As this study was cross sectional, there were some limitations. Firstly, the results of this study present medication exposure and ADE risk data for a one-year range providing only a snapshot of BCM exposure and ADE risk. Data of a longer period would enable examination of the change in med exposure or ADE risk over time providing stronger evidence for risk of ADEs from BCMs and enable the inclusion of additional BCMs. The latter is due to the fact that some BCMs were permitted to be used as an alternate to a med used for a certain indication. In this study, as the medication history of a patient was infeasible to determine over a year, we excluded BCMs that were to be avoided under particular medication use or disease histories. Secondly, it was not possible to determine if the patients actually took the drugs as this study used claims data. Thirdly, follow up of patients’ clinical status was not possible. Confirming if the patients on BCMs had an ADE with the claims data would provide direct evidence of ADE risk from the med. However, whether the patients exposed to BCMs experienced ADEs is unknown with our study as the patients in the study data were anonymized and linking the claims data of patients in this study to other data was not possible. Lastly, considering that approximately 0.2% of the South Korean geriatric population are using hospice care, our study may have overestimated the exposure of geriatrics exposed to BCMs as this criteria applies to geriatrics not receiving hospice or palliative care.
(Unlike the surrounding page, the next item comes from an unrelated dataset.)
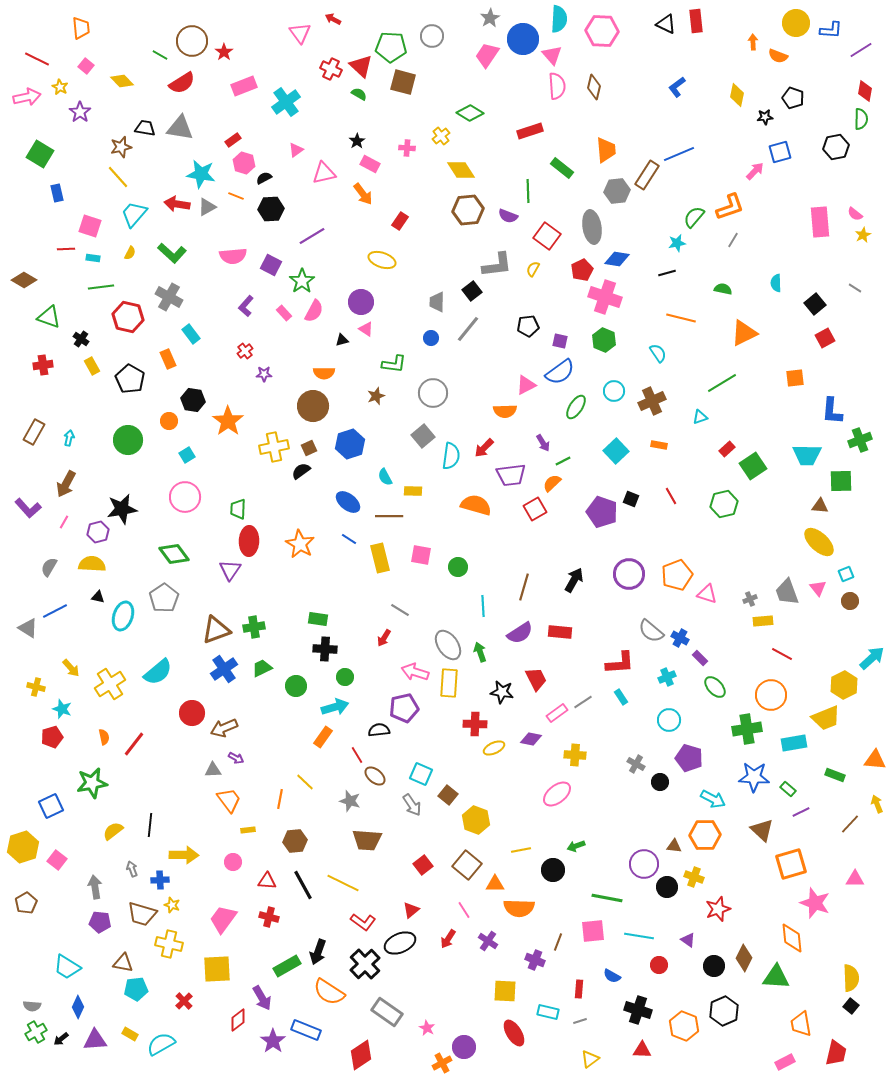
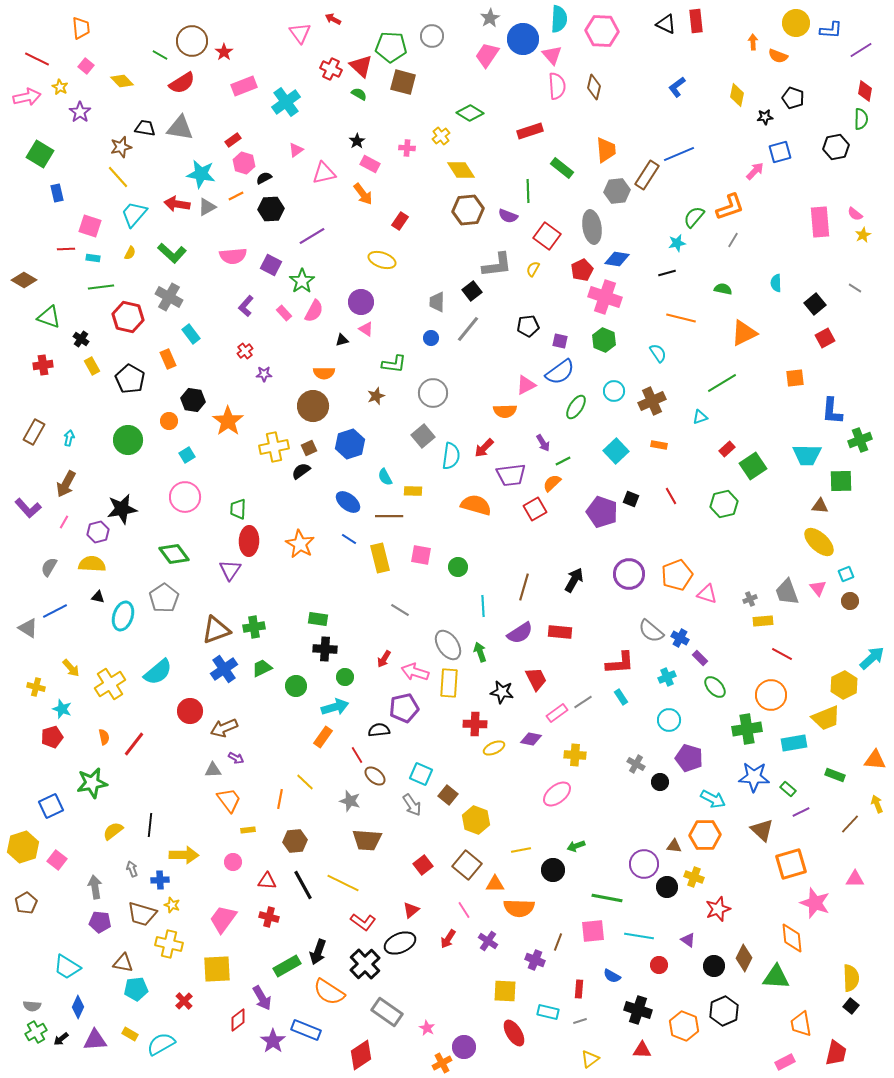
orange line at (236, 196): rotated 49 degrees counterclockwise
red arrow at (384, 638): moved 21 px down
red circle at (192, 713): moved 2 px left, 2 px up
This population could not be excluded from this study sample because information on whether the geriatric was having this type of care was not discernable from our study data. However, this overestimation did not alter the trend or direction of the study results.

Conclusions

To conclude, this study found that there is room for improvement in South Korean geriatric drug therapy through enhanced awareness and education of clinicians regarding medications that may be potentially inappropriate for geriatrics. This was known from the fact that at least half of South Korean geriatrics were exposed to medications recommended to be avoided in geriatrics according to the Beers Criteria and a significantly higher proportion of South Korean geriatrics on BCMs >1 day were at risk of ADEs from the BCMs compared to US geriatrics. Heightened awareness from clinicians regarding safe geriatric drug therapy may contribute to increased quality of drug treatment in South Korean geriatrics.